Christine: That was sweet!
Seth: That was cute...but the Hugh Jackman and the gorgeous thing is fine, but she won't stop commenting on the masculine! But, I mean, would you see me now? What am I wearing? I'm wearing very low heels, and my stockings are sheer...I mean, I hardly look, um...
Christine: Yeah, the push-up bra really...
Seth: It emphasizes my pecs!


Christine: *After the Man of La Mancha* Gimme that mambo king...
Seth: What is it that you don't like...I love it....Billy D. Williams is going to be the star of Mambo Kings (?)...
Christine: Isn't Billy D. Williams too old...I've seen him...
Seth: Isn't he also black?
Christine: Well, I knew about the black thing, which confuses me a little bit. But he's been around forever, he has to be in his 60's, and isn't it about a young, hot, latin...mambo...king?
Seth: He looks gorgeous in this picture, I have to, I don't know, maybe he got crazy...
Christine: *A latin accent...slow and daydreamy* Why don't they just get...Antionia unbutton his shirt, all the way down to his navel...and make his hair just fly in the breeze...and pound his foot on the floor and shake his maracas for me...
Seth: Christine, your microphone is on.

*Hugs Seth and Christine* Broadway's Best 77 is the BEST Sirius channel EVER. Just because of Seth and Chwistie.



Mar. 19th, 2005 05:39 pm
perididdle: (Happy Happens Anya - silverxdarkness)
My muse is such a dork.


She's very, VERY excited. She just completed the entire first level of the first Spyro...all of the little worlds in the Artisan world. She did this in 33 minutes. Yesh. I'm not sure what my record is, I tend to get bored with that world and do it in little bits and pieces. But Trish wants to see how long it takes to finish the whole game.

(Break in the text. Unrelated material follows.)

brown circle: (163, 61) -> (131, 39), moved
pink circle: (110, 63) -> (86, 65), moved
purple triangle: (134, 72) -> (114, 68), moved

SO.

Total Time: 33 minutes
This Session: 33 minutes
Dragons Rescued: 16 (Total)/16 (This Session)
Gems: ?? (Total)/?? (This Session)
Levels Finished: Artisan World
- Stony Ridge
- Dark Hollow
- Town Square
- Toasty
- Sunny Flight
Levels Finished This Session: Artisan World
- Stony Ridge
- Dark Hollow
- Town Square
- Toasty
- Sunny Flight
Eggs: 2 (Total)/2 (This Session)

I thought you would have done it in shorter.

(I kept falling in the flight levels)

You said you were GOOD at those.

(Did not.)






(*Glares right back*)

I hate her.

(No, you don't.)

Of course I do.

(Then why ain't I dead yet? I've made it to....29.)


(Whatever. Still alive.)

Stupid MC. Go whine in your own journal.